# Does EO cause separation?



## mishka (Jul 30, 2015)

Hi,

I am made about 10 batches of soap  so far and in the last 2 I discovered what separating means :sad:. 
On both occasions I added EO (different kinds, Cherry and Ylang Ylang, same brand) at light trace, then the soap started to separate. The 1st separation was a recipe with wine, the second one was very simple, no additives.
Can EO make the soap separate?


----------



## not_ally (Jul 30, 2015)

I don't use EOs much (except in blends), so not sure if this applies.  But occasionally I have used an FO that makes the soap heat up much more than usual (or I've put in too much by mistake).  I think the separation comes from the overheating.  Seems less likely to happen w/EOs b/c you guys use less, though.  Also, I find that adding FO to the oils before putting in the lye seems to help w/r/t acceleration.  If you post your recipe and process here people will be happy to offer their thoughts ....


----------



## galaxyMLP (Jul 30, 2015)

I am pretty certain you can't have cherry essential oil. Are you sure you did not use a fragrance oil?


----------



## IrishLass (Jul 31, 2015)

galaxyMLP said:


> I am pretty certain you can't have cherry essential oil. Are you sure you did not use a fragrance oil?


 
I agree with Galaxy. As far as I know, there is no such thing as a cherry essential oil. What companies did you buy the oils from?


IrishLass


----------



## mishka (Jul 31, 2015)

Now that you mention there is no Chery EO, it makes sesnse , that is what it said on the bottle, silly me to belive it.I got the oils on Ebay, Biggame is the company.

The recipe:
Water 266 g
Lye, 102 g
Coconut oil, 76 deg, 200 g
Palmolein, 200 g
Mango butter, 100 g
Crisco, 150 g
Almond oil, 50 g

At light trace i added the believed Ylan Ylang EO, and later red food coloring.

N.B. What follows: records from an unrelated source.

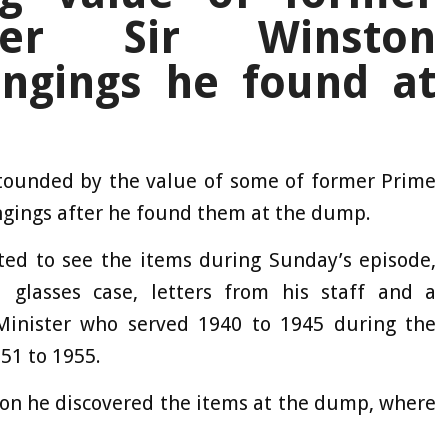
ter Sir Winston
ongings he found at
ounded by the value of some of former Prime
ongings after he found them at the dump.
ed to see the items during Sunday’s episode,
 glasses case, letters from his staff and a
inister who served 1940 to 1945 during the
51 to 1955.
ion he discovered the items at the dump, where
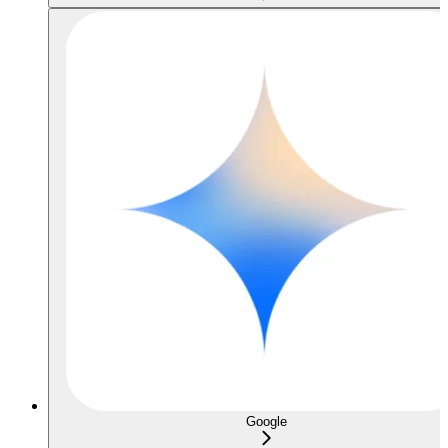
Google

Is there an easy way to recognize whether you really have good EO.

Thank you for the help.


----------



## Susie (Jul 31, 2015)

You order from a trusted soap making supply company, and don't trust super cheap prices unless you come ask us first.

That is a lot of CO in that recipe.  CO is a known heater.


----------



## galaxyMLP (Jul 31, 2015)

Essential oils should evaporate/volatalize readily on thin paper and should not leave a residue.

Try dabbing a filter paper (like a piece of coffee filter) with your "EO" to make a small dot on the paper. It should absorb/disperse readily into a ring. over about 8 hours, the ring should not be oily anymore. It is normal to still see a spot or color (If the EO is originally colored) but it should not feel oily at all. It should feel dry to the touch.

You also should not use food coloring in CP soaps as they will change/morph on contact with the lye.


----------



## mishka (Jul 31, 2015)

Thank you very much for your help!


----------



## skepnic (Aug 12, 2015)

*helppp*

I bought liquid castile and added some eo. Some of them have separation. Question is.. can i reheat my castile soap before adding eo to make them blend in? Or should i add eo to castile when it is not fully cured to avoid separation?


----------



## DeeAnna (Aug 12, 2015)

You can try warming the soap gently and see if the EO mixes in. It might work -- but you will have to try it to answer that question. 

I do not follow what you mean by your second question. Once liquid soap is fully saponified and all lye has been used up, liquid soap is safe to use. It does not require a cure like bar soap does. And you said you bought the soap anyway, so I don't see how this applies to your situation even if LS needed to be cured.


----------